Dataset entries
________________

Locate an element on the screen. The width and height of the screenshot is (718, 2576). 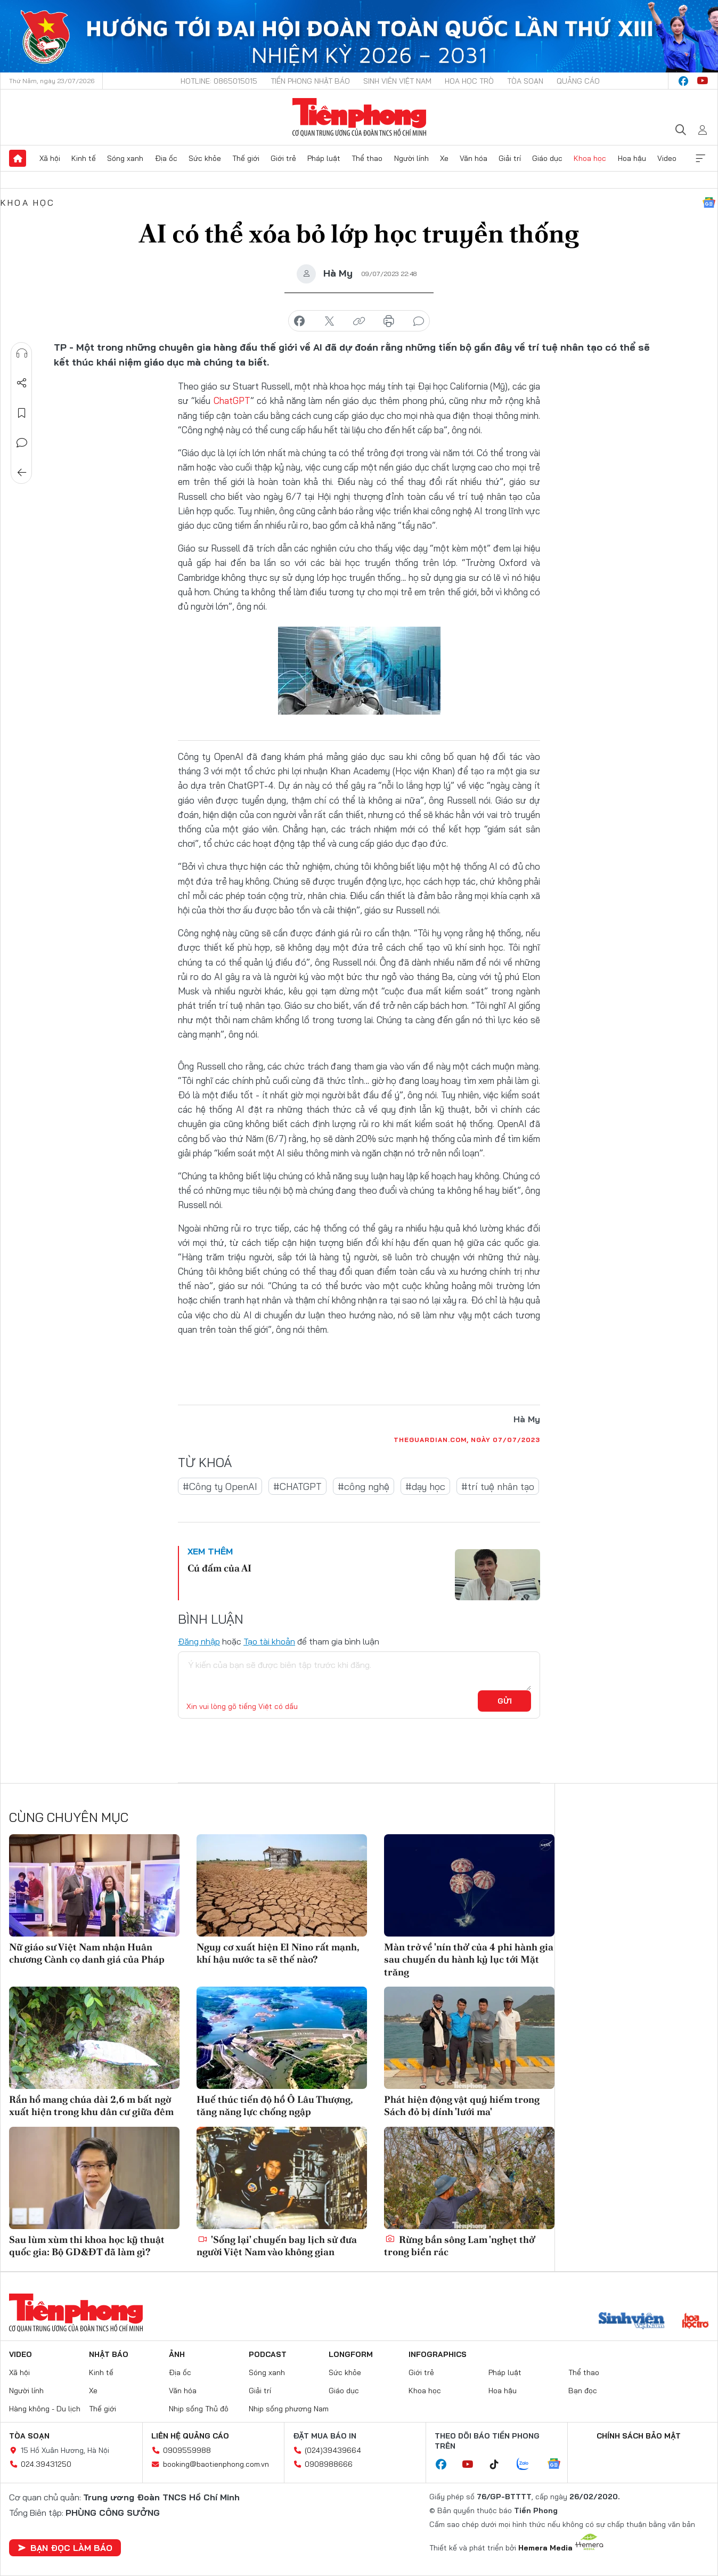
Phát hiện động vật quý hiếm trong Sách đỏ bị dính 'lưới ma' is located at coordinates (462, 2105).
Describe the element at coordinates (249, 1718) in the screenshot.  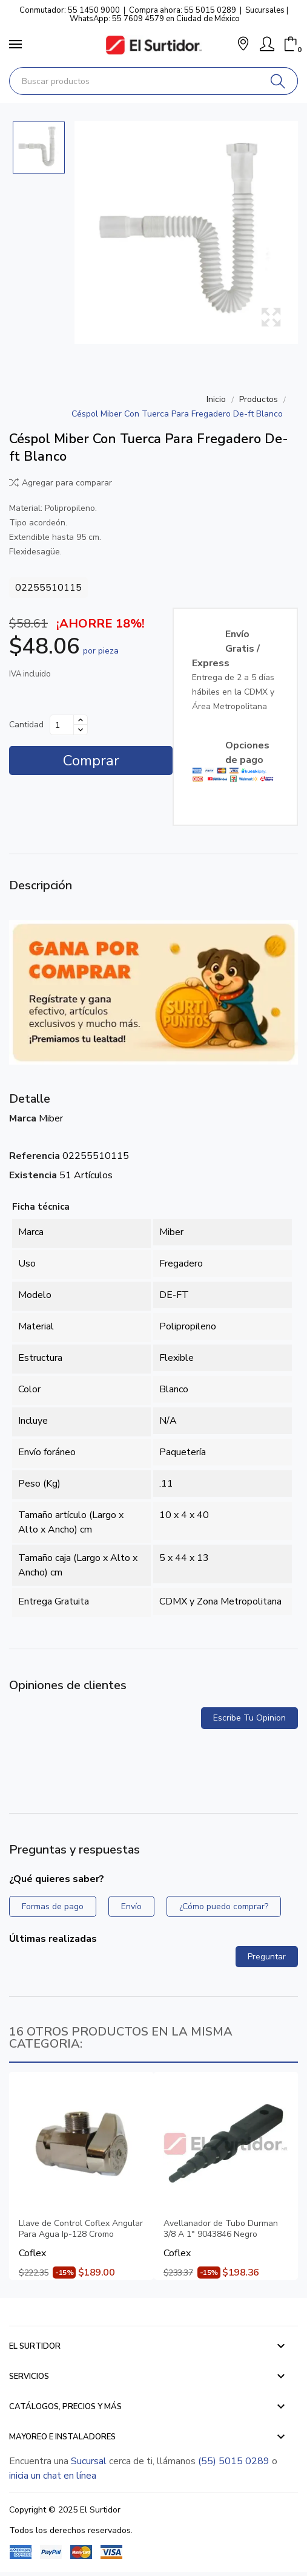
I see `Escribe tu opinion` at that location.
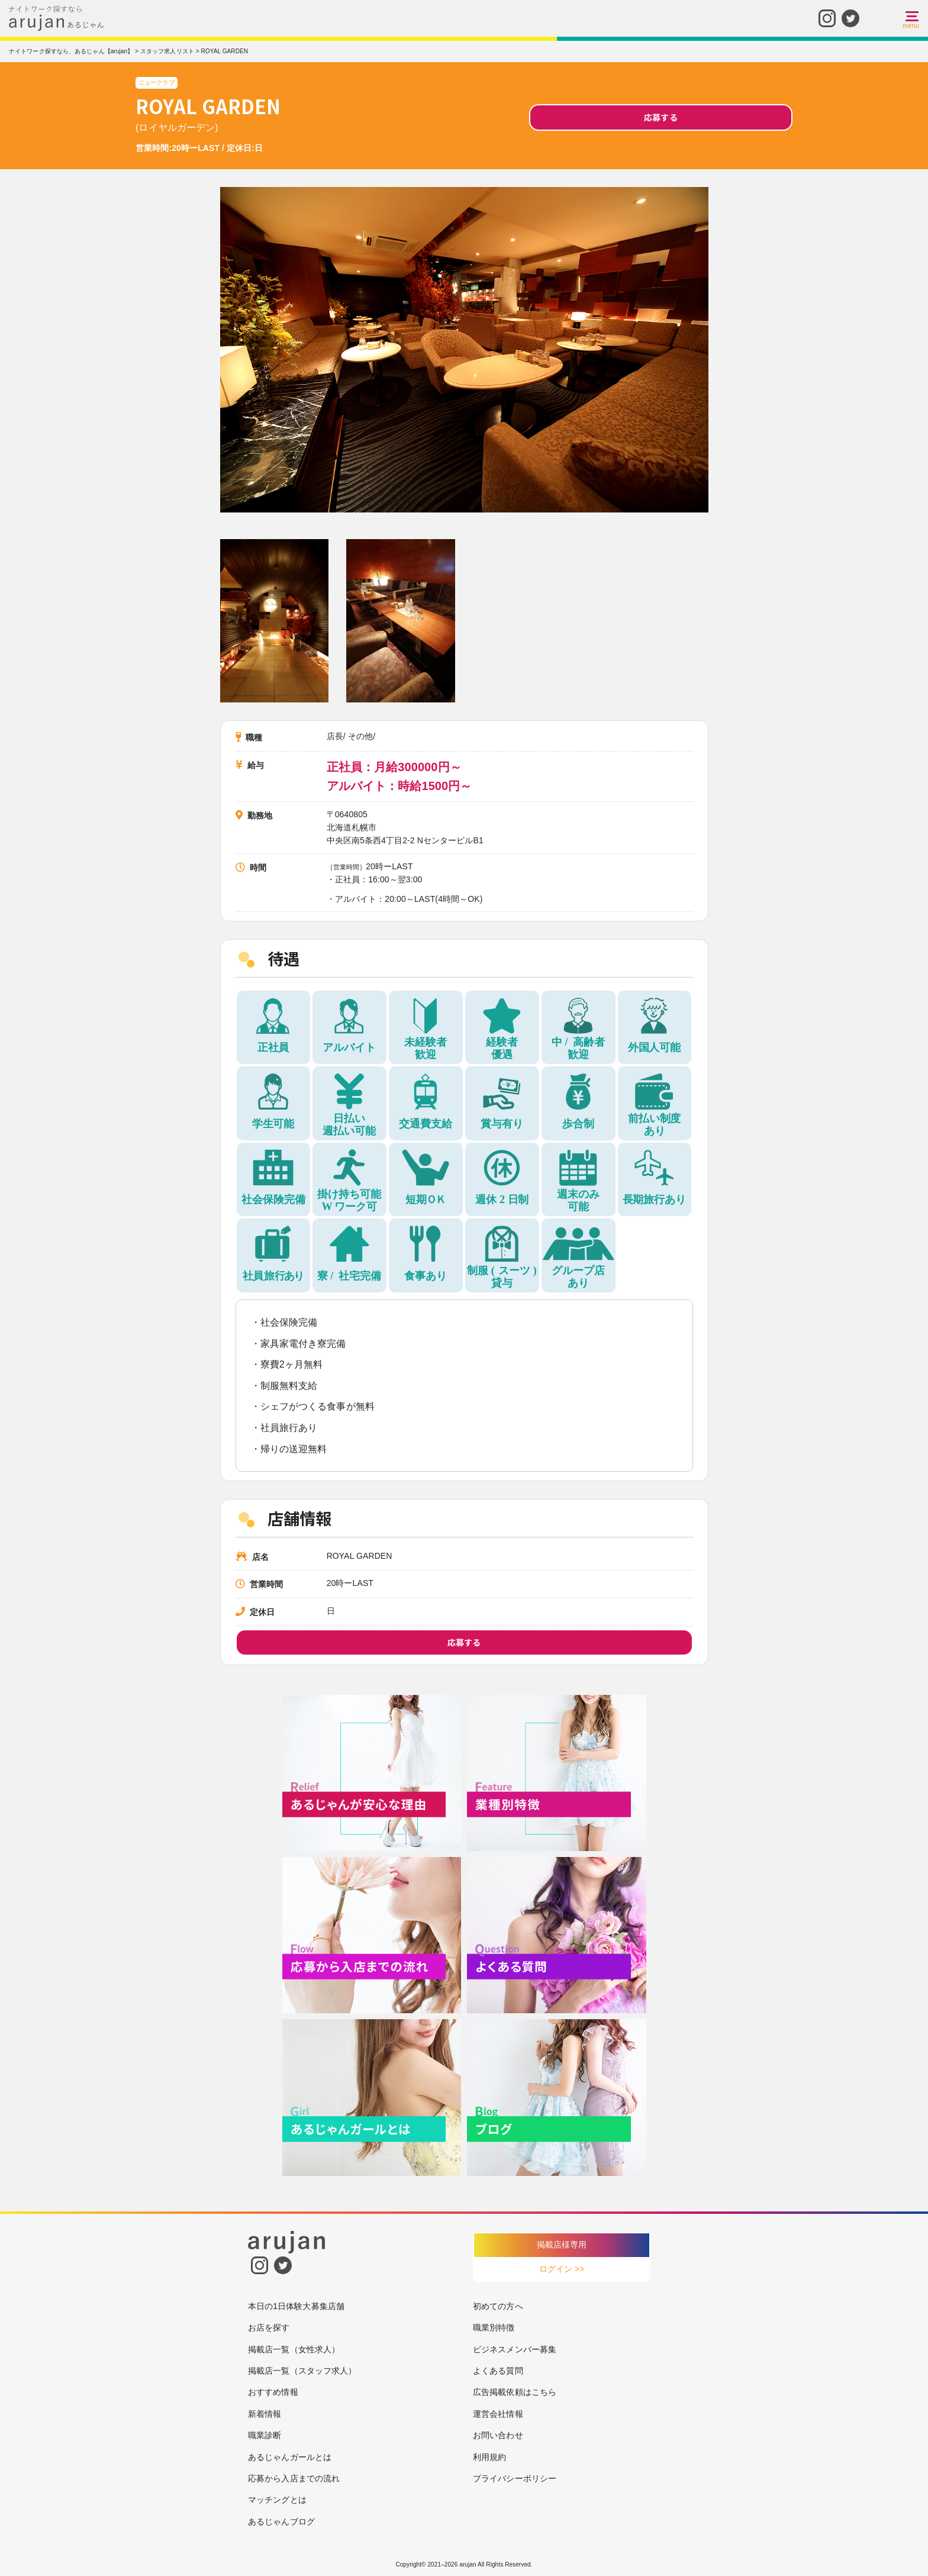 The width and height of the screenshot is (928, 2576). What do you see at coordinates (498, 2414) in the screenshot?
I see `運営会社情報` at bounding box center [498, 2414].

________________

Return every line above verbatim, pictures excluded.

- _Answer box_
Locate an element on the screen. The width and height of the screenshot is (718, 2576). 
Phát hiện động vật quý hiếm trong Sách đỏ bị dính 'lưới ma' is located at coordinates (462, 2105).
Describe the element at coordinates (249, 1718) in the screenshot.  
I see `Escribe tu opinion` at that location.
 The width and height of the screenshot is (928, 2576). What do you see at coordinates (498, 2414) in the screenshot?
I see `運営会社情報` at bounding box center [498, 2414].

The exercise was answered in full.